Task requirements: For the listing below, report all lines that hold the word "sold".

Records:
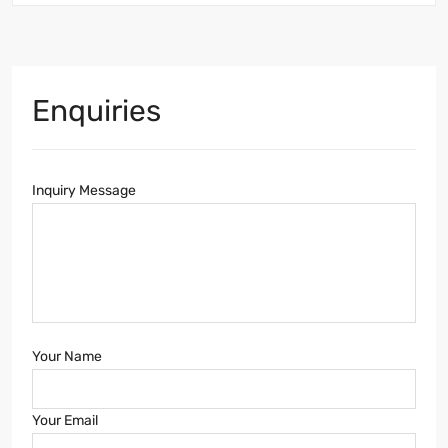
Enquiries
Inquiry Message
Your Name
Your Email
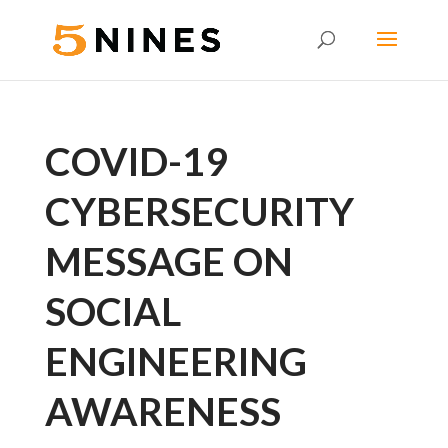
COVID-19
CYBERSECURITY
MESSAGE ON
SOCIAL
ENGINEERING
AWARENESS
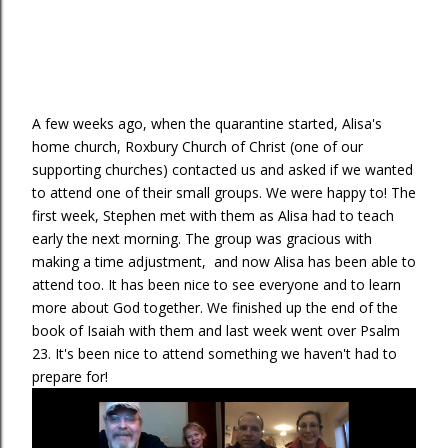
A few weeks ago, when the quarantine started, Alisa's
home church, Roxbury Church of Christ (one of our
supporting churches) contacted us and asked if we wanted
to attend one of their small groups. We were happy to! The
first week, Stephen met with them as Alisa had to teach
early the next morning. The group was gracious with
making a time adjustment, and now Alisa has been able to
attend too. It has been nice to see everyone and to learn
more about God together. We finished up the end of the
book of Isaiah with them and last week went over Psalm
23. It's been nice to attend something we haven't had to
prepare for!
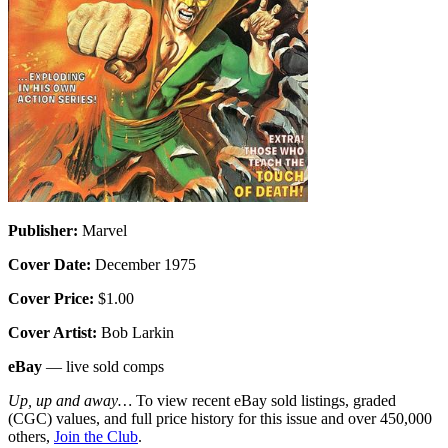
Publisher:
Marvel
Cover Date:
December 1975
Cover Price:
$1.00
Cover Artist:
Bob Larkin
eBay
— live sold comps
Up, up and away…
To view recent eBay sold listings, graded
(CGC) values, and full price history for this issue and over 450,000
others,
Join the Club
.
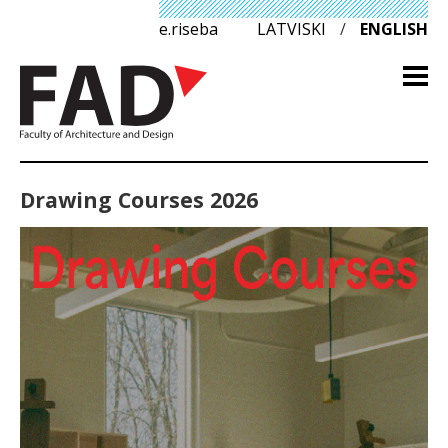
e.riseba
LATVISKI
/
ENGLISH
Drawing Courses 2026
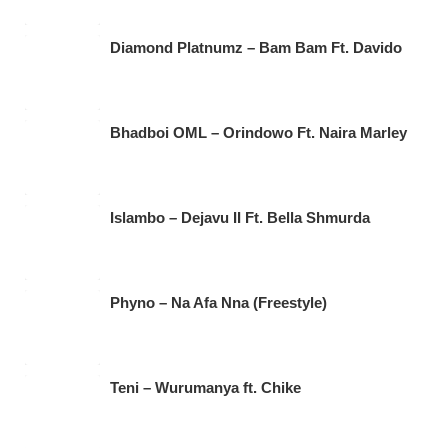
Diamond Platnumz – Bam Bam Ft. Davido
Bhadboi OML – Orindowo Ft. Naira Marley
Islambo – Dejavu II Ft. Bella Shmurda
Phyno – Na Afa Nna (Freestyle)
Teni – Wurumanya ft. Chike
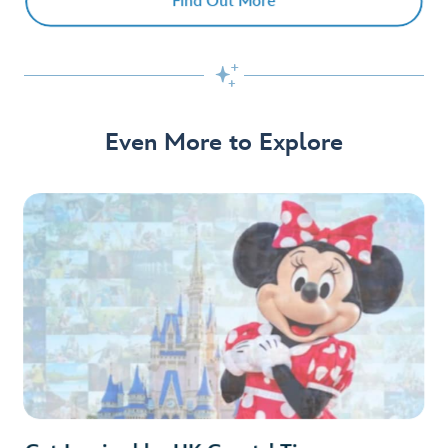
Find Out More

Even More to Explore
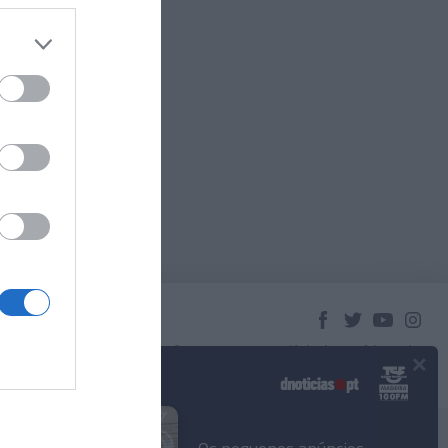
×
© 2023 Empresa Diário de Notícias, Lda.
Todos os direitos reservados.
Podcasts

Answer space:
— live sold comps
To view recent eBay sold listings, graded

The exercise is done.